The physics of crowds Teach article

Crowding affects us almost every day, from supermarket queues to traffic jams. Timothy Saunders from EMBL explains why this is interesting to scientists and how to study the phenomenon in class.

A crowd at the Hajj, Mecca
Image courtesy of Fraz Ismat;
image source: Flickr

The physics of crowds is an active area of research in many fields, from public safety to protein interactions. Crowds occur in many places: people entering stadia, traffic jams, animal migrations (e.g. wildebeest or salmon), and molecular crowding inside cells.

Wildebeest risking strong
currents and crocodiles to
cross the Mara river, Kenya

Image courtesy of Rainbirder;
image source: Flickr

The reasons for crowding are as manifold as their occurrences, and include the density of people, animals or molecules; narrow streets; road works; accidents; lack of visibility; social pressure (when people are uncertain, they tend to follow others); avoidance of danger (groups of animals avoiding predators); limited exit points (wildebeest crossing rivers at shallows during migration); panic (escaping from fire); and rapid velocity changes (traffic-jam formation).

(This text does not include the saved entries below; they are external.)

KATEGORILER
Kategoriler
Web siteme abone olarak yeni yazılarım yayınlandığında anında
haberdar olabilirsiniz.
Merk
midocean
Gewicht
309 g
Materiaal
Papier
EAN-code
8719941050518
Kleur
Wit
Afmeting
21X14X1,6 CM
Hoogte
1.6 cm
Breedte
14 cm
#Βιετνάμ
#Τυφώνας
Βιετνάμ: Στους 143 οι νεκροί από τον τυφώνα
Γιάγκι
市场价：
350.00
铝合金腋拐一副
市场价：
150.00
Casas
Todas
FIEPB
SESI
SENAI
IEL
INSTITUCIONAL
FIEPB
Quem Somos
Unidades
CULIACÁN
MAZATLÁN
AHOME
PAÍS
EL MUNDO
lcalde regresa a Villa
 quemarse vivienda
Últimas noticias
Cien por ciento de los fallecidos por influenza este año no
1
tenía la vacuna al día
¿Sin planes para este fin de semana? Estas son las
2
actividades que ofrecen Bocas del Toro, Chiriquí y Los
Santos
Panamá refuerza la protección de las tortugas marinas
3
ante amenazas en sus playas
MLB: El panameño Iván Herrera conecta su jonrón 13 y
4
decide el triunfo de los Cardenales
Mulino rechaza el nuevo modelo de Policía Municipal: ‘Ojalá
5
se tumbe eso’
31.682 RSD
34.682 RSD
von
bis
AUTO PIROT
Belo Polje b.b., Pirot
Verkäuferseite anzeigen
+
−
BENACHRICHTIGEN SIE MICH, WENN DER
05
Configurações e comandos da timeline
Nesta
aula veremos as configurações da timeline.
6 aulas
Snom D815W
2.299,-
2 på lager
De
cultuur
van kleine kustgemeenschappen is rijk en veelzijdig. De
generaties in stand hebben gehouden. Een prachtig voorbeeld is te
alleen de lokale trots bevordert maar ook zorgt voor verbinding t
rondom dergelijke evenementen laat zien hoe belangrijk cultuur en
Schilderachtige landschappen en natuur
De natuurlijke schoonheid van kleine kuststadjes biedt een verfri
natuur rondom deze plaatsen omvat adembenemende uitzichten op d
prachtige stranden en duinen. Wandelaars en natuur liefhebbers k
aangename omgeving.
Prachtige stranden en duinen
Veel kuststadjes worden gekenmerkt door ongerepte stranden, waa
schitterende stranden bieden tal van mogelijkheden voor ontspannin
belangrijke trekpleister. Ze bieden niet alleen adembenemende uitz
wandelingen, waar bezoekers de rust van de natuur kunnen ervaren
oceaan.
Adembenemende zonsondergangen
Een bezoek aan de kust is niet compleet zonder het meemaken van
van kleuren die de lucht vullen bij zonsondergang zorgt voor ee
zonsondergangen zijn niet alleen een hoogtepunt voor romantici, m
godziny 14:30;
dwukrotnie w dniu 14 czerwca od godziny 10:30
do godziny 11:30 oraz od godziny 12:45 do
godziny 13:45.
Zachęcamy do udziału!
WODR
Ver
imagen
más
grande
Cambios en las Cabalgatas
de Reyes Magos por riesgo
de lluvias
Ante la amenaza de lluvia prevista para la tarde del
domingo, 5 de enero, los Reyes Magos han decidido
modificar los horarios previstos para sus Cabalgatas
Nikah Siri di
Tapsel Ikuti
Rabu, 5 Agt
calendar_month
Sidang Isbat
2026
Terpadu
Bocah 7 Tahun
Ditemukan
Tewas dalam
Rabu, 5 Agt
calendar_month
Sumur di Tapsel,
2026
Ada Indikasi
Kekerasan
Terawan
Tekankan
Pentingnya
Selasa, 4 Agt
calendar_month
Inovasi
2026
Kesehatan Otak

Crowds are a real problem for which the application of physics can be helpful. Crowds have intriguing dynamics: both the behaviour of the individual members of the crowd and of the crowd as a whole must be considered – and this can change rapidly or become unstable. Crowd behaviour can even be counterintuitive. In a traffic jam, for example, the position of the vehicle at the front of the jam often moves further back over time, against the flow of traffic, as the jam propagates through a stream of vehiclesw1.

Image courtesy of Timo
Newton-Syms; image
source: Flickr

For more details of the physical phenomena in crowds, see the supplementary online informationw2.

Teaching crowd formation

The proposed lesson introduces students aged 14 and above to some of the underlying principles of crowds and crowding. In particular, it highlights the need for multiple areas of physics to be used together to tackle such complex phenomena. The lesson can be used to teach phases of matter (because crowds can be both solids and fluids), properties of fluids, forces and interactions, and dynamics. A lesson plan is available onlinew2.

Introduction

A crowd at the Hajj, Mecca.
Click on image to enlarge

Image courtesy of Hani Nabulsi
  1. Introduce the topicw2 and remind the class that crowds do not necessarily involve humans.
  2. In groups of 2-5, students should collect examples of crowding and the reasons for crowd formation.
  3. Mediate a class discussion to collect the results and reduce the reasons for crowd formation to more general concepts such as those mentioned above (e.g. narrow spaces and panic).
  4. Introduce the physical phenomena displayed in crowdsw2. You can use videosw3, w4 to help demonstrate these points clearly and refer to the list of examples collected by the class to motivate the discussion. The class should draw analogies between interactions in crowds and other physics concepts (such as electron–electron repulsion, shock / travelling waves and fluid flow).
A crowd at the entrance to a
London Underground station.
Click on image to enlarge

Image courtesy of Luke
Robinson; image source: Flickr

The following experiments build an intuitive understanding of how different factors affect crowds. They require students to behave sensibly and avoid danger. Stress that students should avoid physical contact during the experiments and that experiments should always be done at a walking pace.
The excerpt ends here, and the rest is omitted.